Years of Wonder—and Risk

updated 11/13/1995 AT 01:00 AM EST

originally published 11/13/1995 AT 01:00 AM EST

The teenage years have always been a time of turmoil, but for America's 19 million young adolescents—kids between the ages of 10 and 14—the perils are growing greater. Consider the numbers. Two-thirds of eighth graders say they have tried alcohol, and a quarter admit to being current drinkers. Between 1991 and 1994 smoking increased 30 percent among 13-year-olds, while marijuana use doubled. From 1980 to 1992 suicides rose 120 percent among 10- to 14-year-olds; between 1985 and 1992 the death rate from gunshot wounds doubled.

Those are just a few of the unhappy discoveries included in a recent report by the Carnegie Council on Adolescent Development, a 27-member blue-ribbon panel that has released the first long-term, comprehensive study of American adolescents. The report, titled "Great Transitions: Preparing Adolescents for a New Century," cautions that young people are being given increased autonomy at precisely the age when they most need adult support and guidance. As a result many young teens feel they are on their own as they negotiate the tricky first approaches to adulthood. "Altogether, "declares the 165-page report, "nearly half of American adolescents are at high or moderate risk of seriously damaging their life chances. The damage may be near-term and vivid, or it may be delayed, like a time bomb set in youth."
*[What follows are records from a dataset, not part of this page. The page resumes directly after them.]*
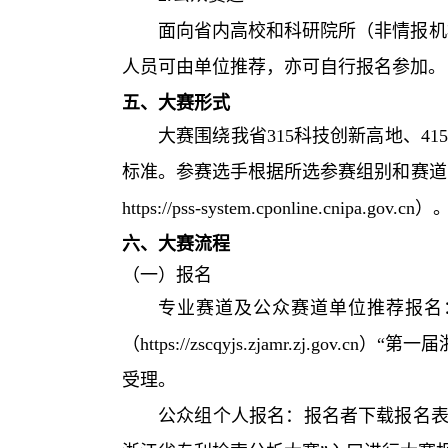
面向省内高校和科研院所（非情报机
人员可由单位推荐，亦可自行报名参加。
五、大赛形式
大赛围绕我省
315
科技创新高地、
41
标准。参赛选手根据所选参赛组别和赛道
https://pss-system.cponline.cnipa.gov.cn
）
六、大赛流程
（一）报名
专业赛道及公众赛道单位推荐报名
（
https://zscqyjs.zjamr.zj.gov.cn
）“第一届
受理。
公众组个人报名：报名者下载报名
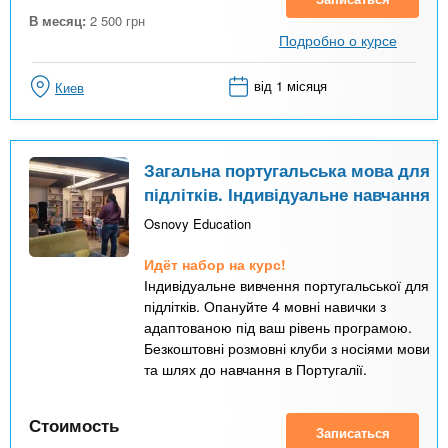
В месяц:
2 500
грн
Подробно о курсе
від 1 місяця
Киев
Загальна португальська мова для
підлітків. Індивідуальне навчання
Osnovy Education
Идёт набор на курс!
Індивідуальне вивчення португальської для
підлітків. Опануйте 4 мовні навички з
адаптованою під ваш рівень програмою.
Безкоштовні розмовні клуби з носіями мови
та шлях до навчання в Португалії.
Стоимость
Записаться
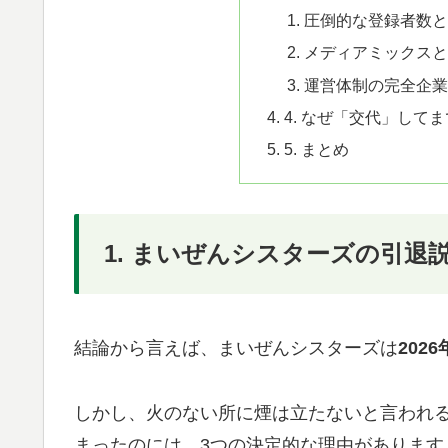
圧倒的な登録者数と
メディアミックスと
運営体制の完全企業
4. なぜ「交代」して
5. まとめ
1. まいぜんシスターズの引退
結論から言えば、まいぜんシスターズは
20
しかし、火のない所に煙は立たないと言われ
まったのには、3つの決定的な理由があります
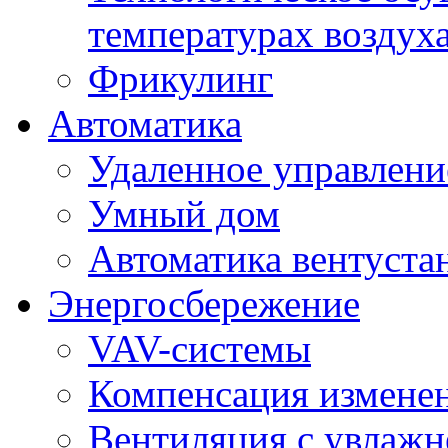
температурах воздух
Фрикулинг
Автоматика
Удаленное управлени
Умный дом
Автоматика вентуста
Энергосбережение
VAV-системы
Компенсация изменен
Вентиляция с увлажн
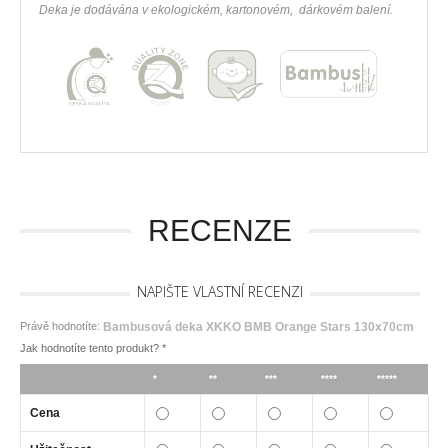
Deka je dodávána v ekologickém, kartonovém, dárkovém balení.
RECENZE
NAPIŠTE VLASTNÍ RECENZI
Právě hodnotíte:
Bambusová deka XKKO BMB Orange Stars 130x70cm
Jak hodnotíte tento produkt?
*
*
**
***
****
*****
Cena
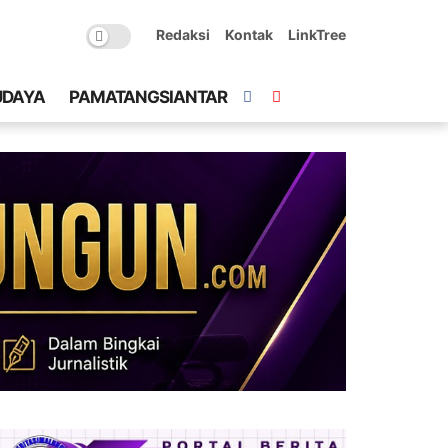
Redaksi
Kontak
LinkTree
UDAYA
PAMATANGSIANTAR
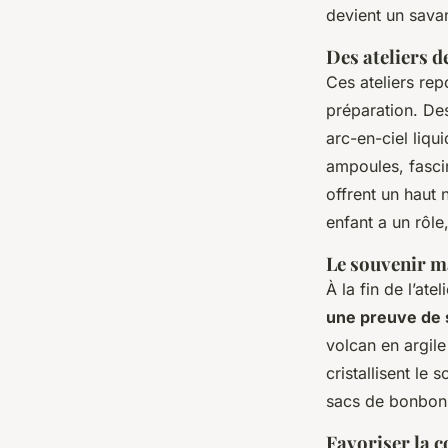
devient un savan
Des ateliers d
Ces ateliers rep
préparation. De
arc-en-ciel liqui
ampoules, fasci
offrent un haut 
enfant a un rôle
Le souvenir ma
À la fin de l’ate
une preuve de s
volcan en argile
cristallisent le
sacs de bonbons
Favoriser la c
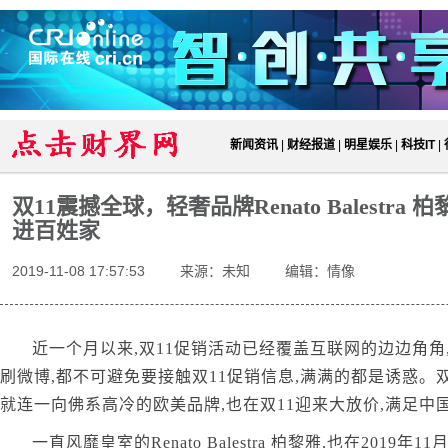
新闻资讯
|
财经报道
|
明星娱乐
|
科技IT
|
双11震撼全球，轻奢品牌Renato Balestra
进百姓家
2019-11-08 17:57:53
来源：未知
编辑：情像
近一个月以来,双11促销活动已经覆盖互联网的边边角角
刷微博,都不可避免要接触双11促销信息,满满的都是诱惑。双
就连一向佛系高冷的欧美品牌,也在双11迎来大放价,满足中
一直风靡皇室的Renato Balestra 柏黎雅,也在2019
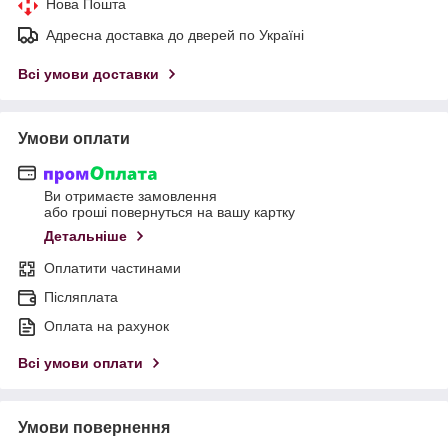
Нова Пошта
Адресна доставка до дверей по Україні
Всі умови доставки
Умови оплати
Ви отримаєте замовлення
або гроші повернуться на вашу картку
Детальніше
Оплатити частинами
Післяплата
Оплата на рахунок
Всі умови оплати
Умови повернення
One hopeful sign, says educational psychologist Dr. Ruby Takanishi, 49, the Carnegie Council's executive director, is that adolescents actually crave the very support and attention they need. Takanishi, whose father was a merchant and mother a teacher, was reared on Kaua'i, Hawaii, and received her Ph.D. in educational psychology from Stanford. Married to Louis, 48, a fundraiser for nonprofit groups, she is the mother of Marika, 13. Takanishi spoke with correspondent Jane Sims Podesta in her Washington office.

What prompted the Carnegie panel to focus on early adolescence?

We believe the years from 10 through 14 are probably the most neglected and least understood phase of the first two decades of life. For some reason it's an age researchers have ignored. Most people don't realize it but an adolescent in this age group undergoes as many biological, behavioral and social changes as does a child during his or her crucial first three years. It's a period of great risk. It's also an age when you can catch kids and get them on the right track before their problems get set in concrete.

Why is it such a pivotal time?

If young people feel they don't have a future or a place in society, and nobody—not even their parents—seems to care about them, a lot of things follow. The natural experimentation and risk-taking among adolescents becomes more entrenched, and they're less careful to protect themselves.

Are parents giving their adolescent children too much freedom?

There seems to be a widespread assumption that when kids turn 10 or 12 they don't need supervision, especially after school. That simply isn't true—they're still kids. And they're beginning to think about what kind of persons they want to be when they grow up. It was amazing to me how we kept noticing children saying, "We wish our parents would pay more attention to us. We need it. They aren't here." They aren't saying they want someone telling them what color their hair should be—they're talking about help in making moral and ethical decisions.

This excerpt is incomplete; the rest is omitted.